Seems like this Dr Arie Levine from Israel is quite interested in diet, the microbiome and FMT. Here'S a full list of the trials he is involved in, one includes FMT for UC and UC-like Crohn's : Yeah thats me!!! (in partnership with several countries, including, Toronto, Canada.):
https://clinicaltrials.gov/ct2/results?term=arie+levine&Search=Search
and his research papers on diet:
http://www.ncbi.nlm.nih.gov/pubmed/?term=arie+levine+diet
Use of a Novel Diet (UC DIET) Targeting the Microbiota for Treatment of Mild to Moderate Active Pediatric Ulcerative Colitis: An Open Label Pilot Study
https://clinicaltrials.gov/ct2/show/NCT02345733?term=butyrate+IBD&rank=5
and
https://clinicaltrials.gov/ct2/show/NCT02217722?term=butyrate+IBD&rank=4
''we have postulated that a diet that we developed that reduces exposure to dietary ingredients that allow sulfide reducing bacteria to thrive, or that impair the mucous layer, coupled with dietary products that enhance butyrate production, could induce remission in UC without involving additional immune suppression.''
I know the list of ingredients is pretty repulsive, but it works in a great proportion of CD patients... before I tried Modulen IBD (only tried 2 days) I called Nestlé and complained about the poor choice of ingredients. The corn and maltodextrine is even from GMO! In the diet section of the forum, lots of threads discuss this topic and a lot of patients go into remission with these enteral diets. check it out. studies are abundant regarding this treatment, which is mostly offered to pediatric CD and very rarely in adults in America.

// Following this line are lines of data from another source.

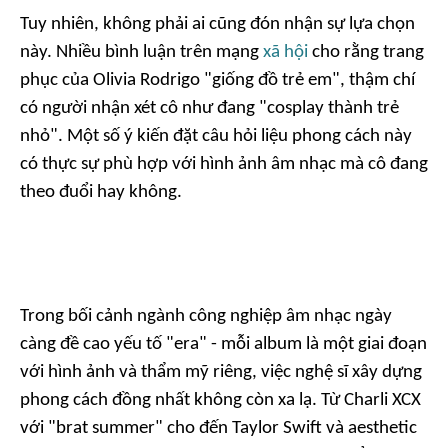
Tuy nhiên, không phải ai cũng đón nhận sự lựa chọn
này. Nhiều bình luận trên mạng
xã hội
cho rằng trang
phục của Olivia Rodrigo "giống đồ trẻ em", thậm chí
có người nhận xét cô như đang "cosplay thành trẻ
nhỏ". Một số ý kiến đặt câu hỏi liệu phong cách này
có thực sự phù hợp với hình ảnh âm nhạc mà cô đang
theo đuổi hay không.
Trong bối cảnh ngành công nghiệp âm nhạc ngày
càng đề cao yếu tố "era" - mỗi album là một giai đoạn
với hình ảnh và thẩm mỹ riêng, việc nghệ sĩ xây dựng
phong cách đồng nhất không còn xa lạ. Từ Charli XCX
với "brat summer" cho đến Taylor Swift và aesthetic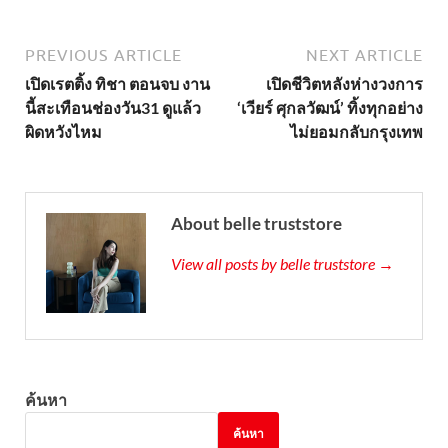
PREVIOUS ARTICLE
NEXT ARTICLE
เปิดเรตติ้ง ทิชา ตอนจบ งาน
เปิดชีวิตหลังห่างวงการ
นี้สะเทือนช่องวัน31 ดูแล้ว
‘เวียร์ ศุกลวัฒน์’ ทิ้งทุกอย่าง
ผิดหวังไหม
ไม่ยอมกลับกรุงเทพ
About belle truststore
View all posts by belle truststore →
ค้นหา
ค้นหา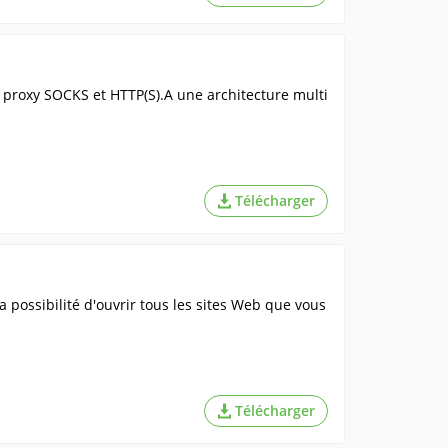
 proxy SOCKS et HTTP(S).A une architecture multi
Télécharger
a possibilité d'ouvrir tous les sites Web que vous
Télécharger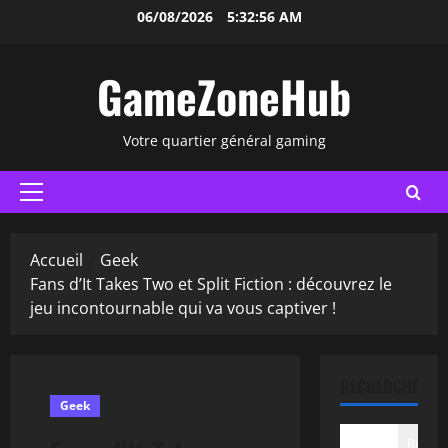
Aller
06/08/2026
5:32:57 AM
au
contenu
GameZoneHub
Votre quartier général gaming
Menu
principal
Accueil
Geek
Fans d’It Takes Two et Split Fiction : découvrez le
jeu incontournable qui va vous captiver !
RECHERCHER
Geek
Recher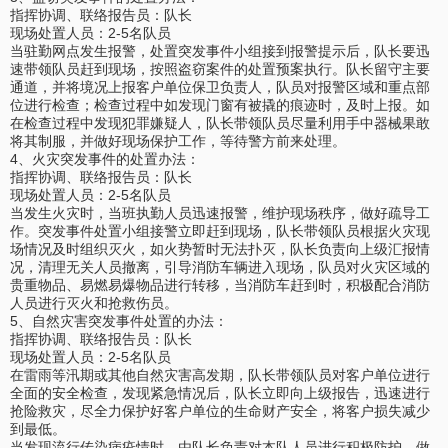
指挥协调、联络报告员：队长
现场处置人员：2-5名队员
当驻勤网点发生报警，处置突发事件小组接到报警提示后，队长要迅
速带领队员赶到现场，按照盗窃案件的处置预案执行。队长留守主要
通道，并将境况上报客户单位保卫负责人，队员对报警区域和重点部
位进行检查；检查过程中如发现门窗有被撬的痕迹时，及时上报。如
在检查过程中发现犯罪嫌疑人，队长带领队员尽量利用手中器械果敢
将其制服，并做好现场保护工作，等待警方前来处理。
4、火灾突发事件的处置办法：
指挥协调、联络报告员：队长
现场处置人员：2-5名队员
当发生火灾时，当班执勤人员迅速报警，维护现场秩序，做好疏导工
作。突发事件处置小组接警立即赶到现场，队长带领队员根据火灾现
场情况及时组织灭火，如火势暂时无法扑灭，队长负责向上级汇报情
况，清理无关人员撤离，引导消防车辆进入现场，队员对火灾区域的
贵重物品、易燃易爆物品进行转移，当消防车赶到时，积极配合消防
人员进行灭火和抢救伤员。
5、自然灾害突发事件处置的办法：
指挥协调、联络报告员：队长
现场处置人员：2-5名队员
在雷雨等汛期或其他自然灾害高发期，队长带领队员对客户单位进行
全面的安全检查，发现紧急情况后，队长立即向上级报告，迅速进行
抢险救灾，尽全力保护好客户单位的生命财产安全，将客户损失减少
到最低。
当发现流行传染病疫情时，由队长负责对本队人员进行积极防护，做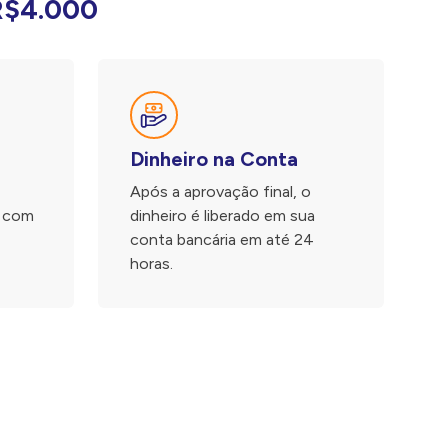
R$4.000
Dinheiro na Conta
Após a aprovação final, o
, com
dinheiro é liberado em sua
conta bancária em até 24
horas.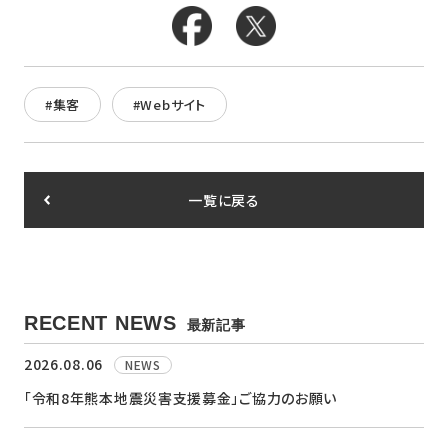
#集客
#Webサイト
一覧に戻る
RECENT NEWS
最新記事
2026.08.06
NEWS
「令和8年熊本地震災害支援募金」ご協力のお願い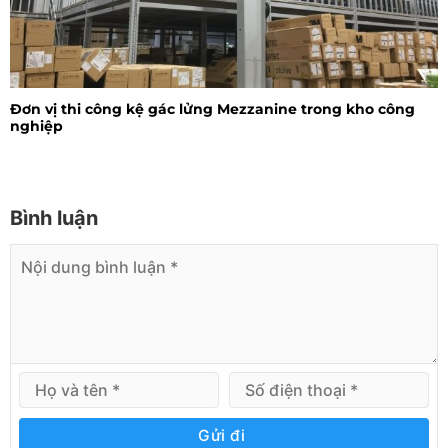
Đơn vị thi công kệ gác lửng Mezzanine trong kho công
nghiệp
Bình luận
Gửi đi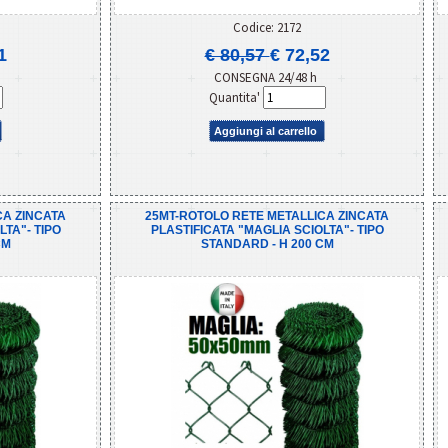
Codice: 2172
1
€ 80,57
€ 72,52
CONSEGNA 24/48 h
Quantita'
Aggiungi al carrello
CA ZINCATA
25MT-ROTOLO RETE METALLICA ZINCATA
LTA"- TIPO
PLASTIFICATA "MAGLIA SCIOLTA"- TIPO
CM
STANDARD - H 200 CM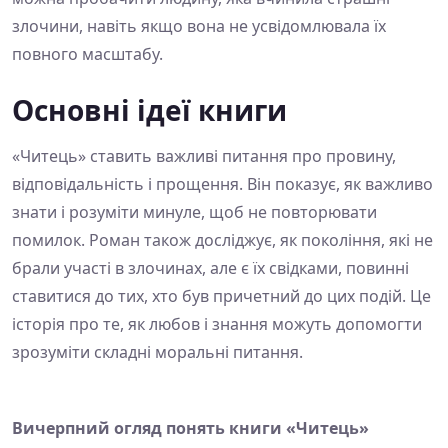
злочини, навіть якщо вона не усвідомлювала їх
повного масштабу.
Основні ідеї книги
«Читець» ставить важливі питання про провину,
відповідальність і прощення. Він показує, як важливо
знати і розуміти минуле, щоб не повторювати
помилок. Роман також досліджує, як покоління, які не
брали участі в злочинах, але є їх свідками, повинні
ставитися до тих, хто був причетний до цих подій. Це
історія про те, як любов і знання можуть допомогти
зрозуміти складні моральні питання.
Вичерпний огляд понять книги «Читець»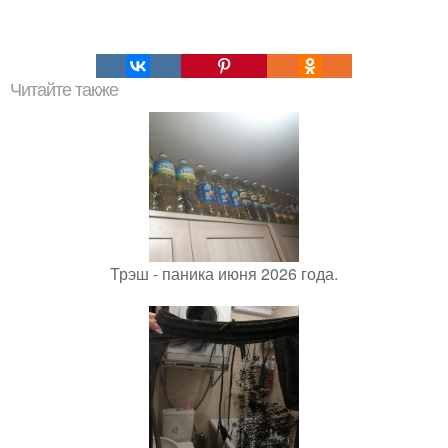
Читайте также
Трэш - паника июня 2026 года.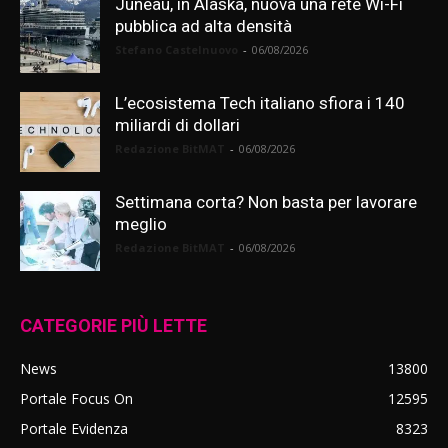
Juneau, in Alaska, nuova una rete Wi-Fi
pubblica ad alta densità
Stefano Castelnuovo
-
06/08/2026
L’ecosistema Tech italiano sfiora i 140
miliardi di dollari
Redazione BitMAT
-
06/08/2026
Settimana corta? Non basta per lavorare
meglio
Redazione BitMAT
-
06/08/2026
CATEGORIE PIÙ LETTE
News
13800
Portale Focus On
12595
Portale Evidenza
8323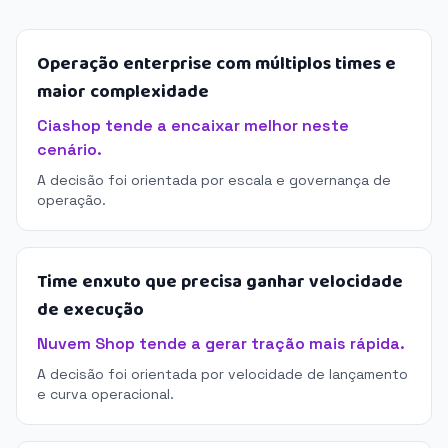
Operação enterprise com múltiplos times e
maior complexidade
Ciashop tende a encaixar melhor neste
cenário.
A decisão foi orientada por escala e governança de
operação.
Time enxuto que precisa ganhar velocidade
de execução
Nuvem Shop tende a gerar tração mais rápida.
A decisão foi orientada por velocidade de lançamento
e curva operacional.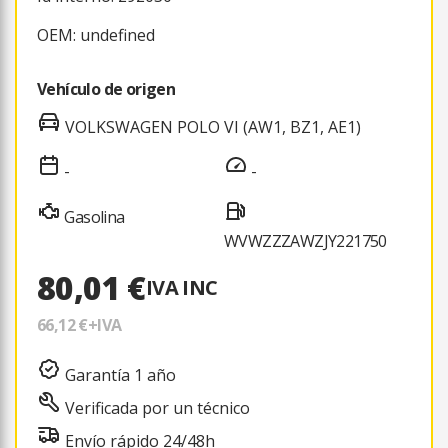
OEM: undefined
Vehículo de origen
VOLKSWAGEN POLO VI (AW1, BZ1, AE1)
-
-
Gasolina
WVWZZZAWZJY221750
80,01 €
IVA INC
66,12 €
+IVA
Garantía 1 año
Verificada por un técnico
Envío rápido 24/48h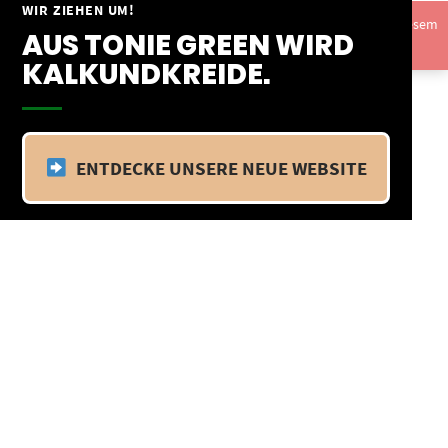
Springe
WIR ZIEHEN UM!
Vom 09.04.25 - 20.04.25 befinden wir uns im Betriebsurlaub. In diesem
zum
AUS TONIE GREEN WIRD
Zeitraum findet kein Versand statt.
Ausblenden
Inhalt
KALKUNDKREIDE.
ENTDECKE UNSERE NEUE WEBSITE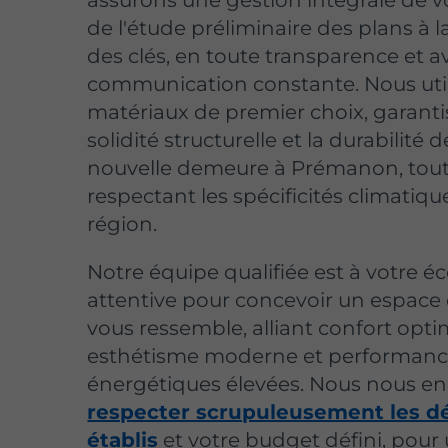
assurons une gestion intégrale de vo
de l'étude préliminaire des plans à l
des clés, en toute transparence et 
communication constante. Nous uti
matériaux de premier choix, garanti
solidité structurelle et la durabilité 
nouvelle demeure à Prémanon, tou
respectant les spécificités climatiqu
région.
Notre équipe qualifiée est à votre é
attentive pour concevoir un espace 
vous ressemble, alliant confort opti
esthétisme moderne et performanc
énergétiques élevées. Nous nous e
respecter scrupuleusement les dé
établis
et votre budget défini, pour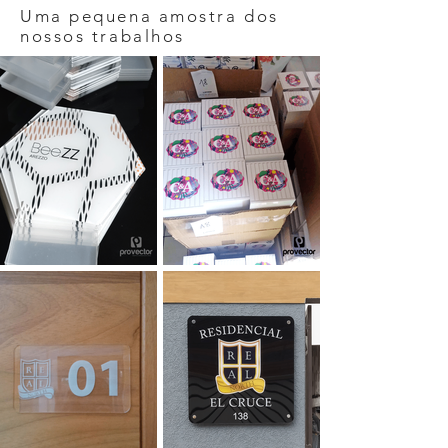
Uma pequena amostra dos
nossos trabalhos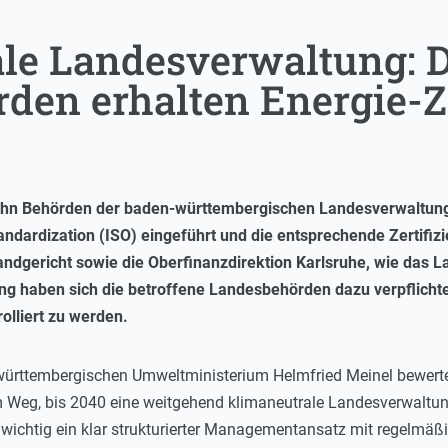
le Landesverwaltung: D
den erhalten Energie-Ze
Zehn Behörden der baden-württembergischen Landesverwaltu
tandardization (ISO) eingeführt und die entsprechende Zertifi
ndgericht sowie die Oberfinanzdirektion Karlsruhe, wie das L
ung haben sich die betroffene Landesbehörden dazu verpflichtet
olliert zu werden.
-württembergischen Umweltministerium Helmfried Meinel bewertet
 Weg, bis 2040 eine weitgehend klimaneutrale Landesverwaltung
wichtig ein klar strukturierter Managementansatz mit regelmäßi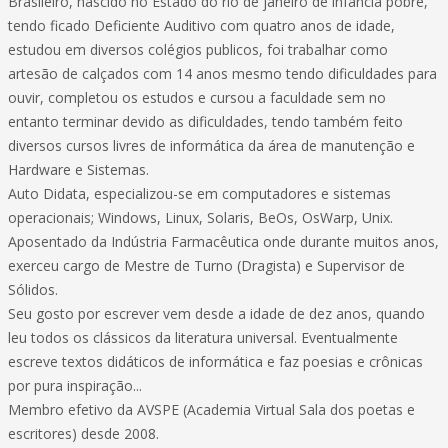
Brasileiro, nascido no Estado do rio de janeiro de infância pobre,
tendo ficado Deficiente Auditivo com quatro anos de idade,
estudou em diversos colégios publicos, foi trabalhar como
artesão de calçados com 14 anos mesmo tendo dificuldades para
ouvir, completou os estudos e cursou a faculdade sem no
entanto terminar devido as dificuldades, tendo também feito
diversos cursos livres de informática da área de manutenção e
Hardware e Sistemas.
Auto Didata, especializou-se em computadores e sistemas
operacionais; Windows, Linux, Solaris, BeOs, OsWarp, Unix.
Aposentado da Indústria Farmacêutica onde durante muitos anos,
exerceu cargo de Mestre de Turno (Dragista) e Supervisor de
Sólidos.
Seu gosto por escrever vem desde a idade de dez anos, quando
leu todos os clássicos da literatura universal. Eventualmente
escreve textos didáticos de informática e faz poesias e crônicas
por pura inspiração...
Membro efetivo da AVSPE (Academia Virtual Sala dos poetas e
escritores) desde 2008.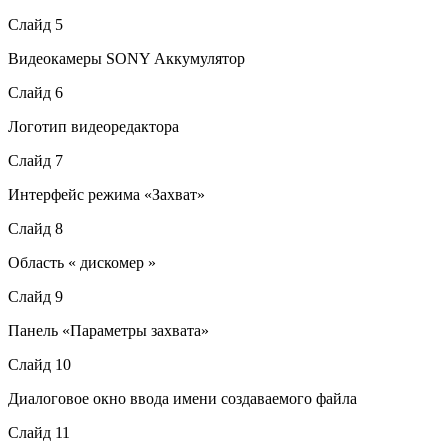
Слайд 5
Видеокамеры SONY Аккумулятор
Слайд 6
Логотип видеоредактора
Слайд 7
Интерфейс режима «Захват»
Слайд 8
Область « дискомер »
Слайд 9
Панель «Параметры захвата»
Слайд 10
Диалоговое окно ввода имени создаваемого файла
Слайд 11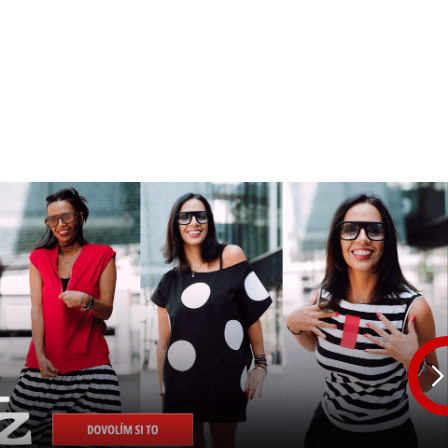
O nás
🎁 Vouchery
VKY
🌹ROMANTIKY
Následu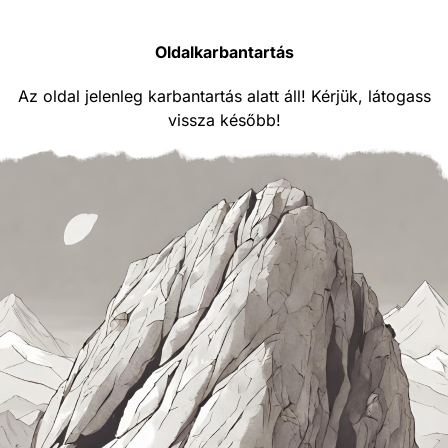
Oldalkarbantartás
Az oldal jelenleg karbantartás alatt áll! Kérjük, látogass
vissza később!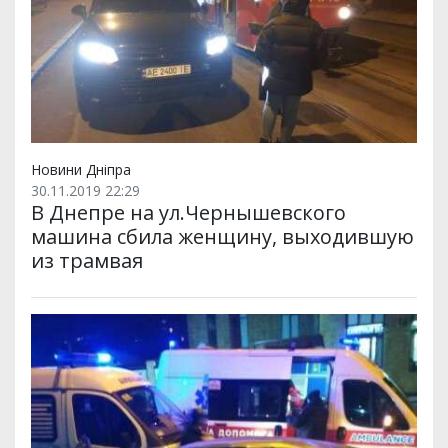
Новини Дніпра
30.11.2019 22:29
В Днепре на ул.Чернышевского
машина сбила женщину, выходившую
из трамвая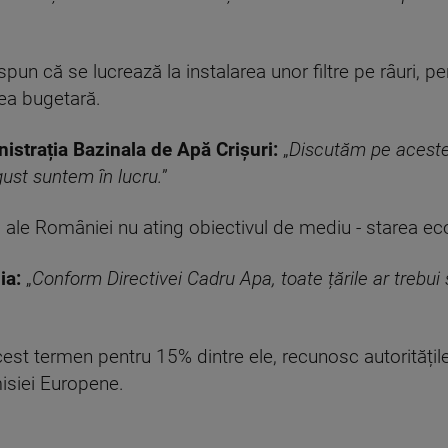
n că se lucrează la instalarea unor filtre pe râuri, pen
area bugetară.
istrația Bazinala de Apă Crișuri:
„
Discutăm pe aceste
ust suntem în lucru.
”
 ale României nu ating obiectivul de mediu - starea ec
ia:
„
Conform Directivei Cadru Apa, toate țările ar trebui
est termen pentru 15% dintre ele, recunosc autorități
isiei Europene.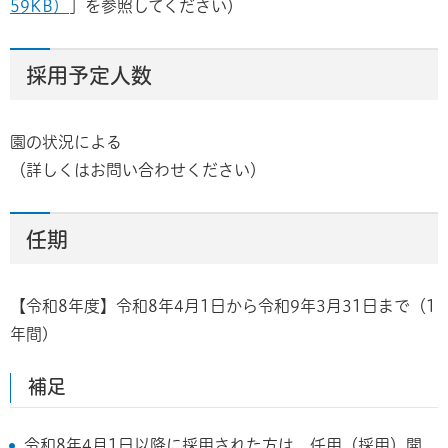
59KB）
」を参照してください）
採用予定人数
園の状況による
（詳しくはお問い合わせください）
任期
【令和8年度】令和8年4月1日から令和9年3月31日まで（1
年間)
補足
令和8年4月1日以降に採用された方は、任用（採用）開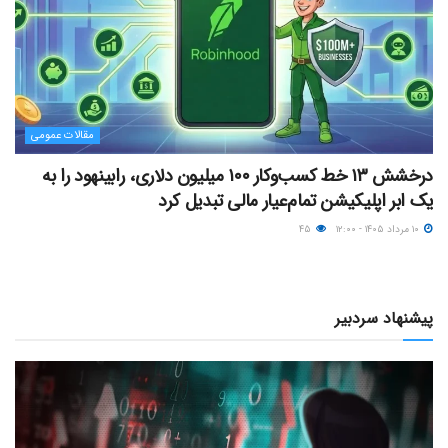
مقالات عمومی
درخشش ۱۳ خط کسب‌وکار ۱۰۰ میلیون دلاری، رابینهود را به
یک ابر اپلیکیشن تمام‌عیار مالی تبدیل کرد
۱۰ مرداد ۱۴۰۵ - ۱۲:۰۰
۴۵
پیشنهاد سردبیر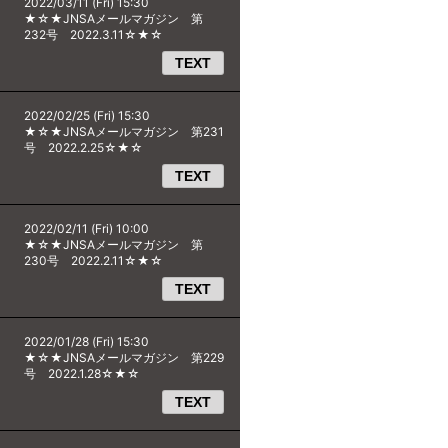
2022/03/11 (Fri) 15:30
★☆★JNSAメールマガジン 第
232号 2022.3.11☆★☆
TEXT
2022/02/25 (Fri) 15:30
★☆★JNSAメールマガジン 第231
号 2022.2.25☆★☆
TEXT
2022/02/11 (Fri) 10:00
★☆★JNSAメールマガジン 第
230号 2022.2.11☆★☆
TEXT
2022/01/28 (Fri) 15:30
★☆★JNSAメールマガジン 第229
号 2022.1.28☆★☆
TEXT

I know the list of ingredients is pretty repulsive, but it works in a great proportion of CD patients... before I tried Modulen IBD (only tried 2 days) I called Nestlé and complained about the poor choice of ingredients. The corn and maltodextrine is even from GMO! In the diet section of the forum, lots of threads discuss this topic and a lot of patients go into remission with these enteral diets. check it out. studies are abundant regarding this treatment, which is mostly offered to pediatric CD and very rarely in adults in America.
It's because there is no fiber and so little other complex polysachriddes and this starves all the bad bacteria.
Organic Girl,
Can't knock it if it works. Did it put you in remission? How long were you on it? I might not like the HFCS but at least you don't have side effects like a depressed immune system that you get with biologics. That was a problem for me with Cimzia.
Once someone is in remission, they can work on building a healthy gut and microbiome.
I've always been able to go into remission with Prednisone. My doc doesn't like it and doesn't want me to be Prednisone dependent. I know it's not the best for you in the long run. I hope my probiotics continue to keep me in remission.
Thanks for sharing so much info. I still have to "digest" it all.
jayann
Another craigslist ad for FMT, this time in philadelphia
http://philadelphia.craigslist.org/wan/5126838673.html
How come this asks for one donation when others are saying you need several?
A disruption in the human microbiome I believe is connected to a lot of different chronic illnesses. Our immune systems reside in the gut. If that perfect ecosystem is disrupted, it can cause a cascade of health issues and ailments. I think Fecal transplants are going to be a way of the future. Some people are actually doing them on their own in order to heal their guts and bodies of different illnesses.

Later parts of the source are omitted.